あらゆる差別に"NO"を! "ヘイトスピーチ"へのカウンター行動から生まれた「OSAKA AGAINST RACISM 仲良くしようぜパレード」

取材・文/ 西岡研介
朝方は雲の切れ間からわずかに差す程度だった陽の光は、昼ごろからジリジリとアスファルトを焦がし始め、この日の大阪の最高気温は35度に達した。

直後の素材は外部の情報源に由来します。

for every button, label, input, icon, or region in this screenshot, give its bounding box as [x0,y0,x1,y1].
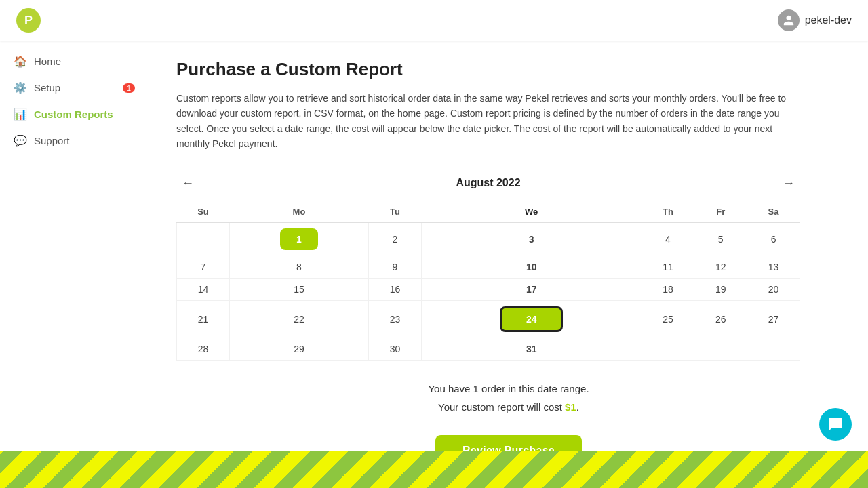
day-empty [747,338,800,360]
description-text: Custom reports allow you to retrieve and… [176,91,787,152]
avatar [778,9,800,31]
day-2[interactable]: 2 [369,222,422,256]
day-18[interactable]: 18 [642,278,694,300]
setup-badge: 1 [123,83,135,93]
col-fr: Fr [694,201,747,223]
col-su: Su [177,201,230,223]
calendar: ← August 2022 → Su Mo Tu We Th Fr Sa [176,174,800,361]
main-content: Purchase a Custom Report Custom reports … [149,37,868,451]
day-21[interactable]: 21 [177,300,230,338]
cost-suffix: . [576,401,579,413]
cost-value: $1 [565,401,576,413]
day-11[interactable]: 11 [642,256,694,278]
sidebar: 🏠 Home ⚙️ Setup 1 📊 Custom Reports 💬 Sup… [0,37,149,451]
cost-prefix: Your custom report will cost [438,401,565,413]
day-14[interactable]: 14 [177,278,230,300]
header: P pekel-dev [0,0,868,41]
day-empty [694,338,747,360]
day-8[interactable]: 8 [229,256,368,278]
logo-text: P [24,14,33,28]
custom-reports-icon: 📊 [14,108,27,121]
col-sa: Sa [747,201,800,223]
sidebar-item-home[interactable]: 🏠 Home [0,48,149,75]
day-20[interactable]: 20 [747,278,800,300]
day-6[interactable]: 6 [747,222,800,256]
day-16[interactable]: 16 [369,278,422,300]
sidebar-item-setup[interactable]: ⚙️ Setup 1 [0,75,149,101]
day-10[interactable]: 10 [421,256,642,278]
month-label: August 2022 [456,177,520,189]
col-we: We [421,201,642,223]
logo: P [16,8,41,33]
page-title: Purchase a Custom Report [176,59,841,80]
table-row: 14 15 16 17 18 19 20 [177,278,800,300]
sidebar-item-support[interactable]: 💬 Support [0,127,149,154]
calendar-grid: Su Mo Tu We Th Fr Sa 1 2 3 [176,201,800,361]
cost-text: Your custom report will cost $1. [176,398,841,416]
day-7[interactable]: 7 [177,256,230,278]
day-5[interactable]: 5 [694,222,747,256]
layout: 🏠 Home ⚙️ Setup 1 📊 Custom Reports 💬 Sup… [0,37,868,451]
day-25[interactable]: 25 [642,300,694,338]
day-3[interactable]: 3 [421,222,642,256]
table-row: 1 2 3 4 5 6 [177,222,800,256]
user-profile[interactable]: pekel-dev [778,9,852,31]
day-31[interactable]: 31 [421,338,642,360]
sidebar-item-custom-reports[interactable]: 📊 Custom Reports [0,101,149,127]
order-summary: You have 1 order in this date range. You… [176,380,841,416]
setup-icon: ⚙️ [14,81,27,94]
col-mo: Mo [229,201,368,223]
day-27[interactable]: 27 [747,300,800,338]
col-tu: Tu [369,201,422,223]
username-label: pekel-dev [805,14,852,26]
day-29[interactable]: 29 [229,338,368,360]
day-28[interactable]: 28 [177,338,230,360]
chat-bubble-button[interactable] [819,408,852,441]
day-4[interactable]: 4 [642,222,694,256]
order-count-text: You have 1 order in this date range. [176,380,841,398]
sidebar-item-support-label: Support [34,135,70,146]
next-month-button[interactable]: → [777,174,800,193]
table-row: 7 8 9 10 11 12 13 [177,256,800,278]
day-17[interactable]: 17 [421,278,642,300]
day-26[interactable]: 26 [694,300,747,338]
day-22[interactable]: 22 [229,300,368,338]
bottom-stripe-bg [0,451,868,488]
day-empty [177,222,230,256]
day-empty [642,338,694,360]
day-13[interactable]: 13 [747,256,800,278]
review-purchase-button[interactable]: Review Purchase [435,435,582,451]
day-12[interactable]: 12 [694,256,747,278]
day-9[interactable]: 9 [369,256,422,278]
table-row: 21 22 23 24 25 26 27 [177,300,800,338]
sidebar-item-home-label: Home [34,56,61,67]
day-30[interactable]: 30 [369,338,422,360]
day-1[interactable]: 1 [229,222,368,256]
day-15[interactable]: 15 [229,278,368,300]
home-icon: 🏠 [14,55,27,68]
day-19[interactable]: 19 [694,278,747,300]
table-row: 28 29 30 31 [177,338,800,360]
support-icon: 💬 [14,134,27,147]
day-24[interactable]: 24 [421,300,642,338]
calendar-header: ← August 2022 → [176,174,800,193]
col-th: Th [642,201,694,223]
day-23[interactable]: 23 [369,300,422,338]
sidebar-item-custom-reports-label: Custom Reports [34,108,113,120]
sidebar-item-setup-label: Setup [34,82,60,94]
prev-month-button[interactable]: ← [176,174,199,193]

その蒸すような暑さに包まれた大阪の、キタからミナミを貫くメインストリートに、軽快な音楽に乗ったシュプレヒコールが響く。
「差別をなくそう!」
「仲良くしようぜ!」
巨大スピーカーを積んだサウンドカーの後ろには、「OSAKA AGAINST RACISM」の横断幕。その後ろを「ヘイトスピーチはアカン」、「ココロの国境をなくそう」などのメッセージが書かれたプラカードを持った人々が歩き、沖縄の伝統舞踊「エイサー」隊や、思い思いの楽器を手にしたサウンド隊が続く。しんがりは民族衣装を身にまとった「朝鮮王朝楽隊」だ。
参院選最後の日曜日となった7月14日、大阪・御堂筋で行われた「OSAKA AGAINST RACISM 仲良くしようぜパレード」。
3連休の中日、家族連れやカップルで賑わう御堂筋に突如現れた、この賑やかで色鮮やかな約700人の集団に、沿道の人々は足を止め、すれ違う外国人観光客はピースサインで応えた。

"汚れた言葉"への「カウンター行動」
が、この大阪のメインストリートには2ヵ月前、憎悪の言葉が撒き散らされていた。
「朝鮮人を殺せ!」
「在日を日本から叩き出せ!」
「在特会」(在日特権を許さない市民の会)などのレイシスト(人種差別主義者)によるヘイトスピーチ(人種や民族など生まれ持った属性を理由に人を侮蔑し、差別感情や憎悪を煽りたてる表現行為)である。
それまでインターネットの掲示板に満ちていたそれらの"汚れた言葉"の数々が、東京・新大久保や大阪・鶴橋など、在日韓国・朝鮮人(以下「在日」と略)やニューカマーが多く住む街にまで流れ出し、そこに住む人々、あるいは道行く人たちの心を傷つけ始めたのは、今年に入ってからのことだった。
そのヘイトクライム(憎悪犯罪)の"主犯格"ともいえる「在特会」ら、いわゆる「ネトウヨ(ネット右翼)」の生い立ちや習性、特殊な思考回路については安田浩一さんの『ネットと愛国―在特会の「闇」を追いかけて』(講談社刊)に詳しいのでそちらに譲るが、今年2月ごろから、彼らのヘイトスピーチを封じ込めようという動きが東京や関西で起こり始めた。
彼らが街に差別や憎悪をまき散らすのを放置できなくなった人々が、彼らと路上で真正面から対峙し、ヘイトスピーチを阻止する、いわゆる「カウンター行動」である。「カウンター」というだけに、在特会などのデモや「街宣」を迎え撃つ形で行われるのだが、回を追うごとに参加者が増え、今ではレイシスト側を圧倒しているのが現状だ。
そしてこれらのカウンター行動の中から生まれたのがこの日、大阪で行われた「パレード」だった。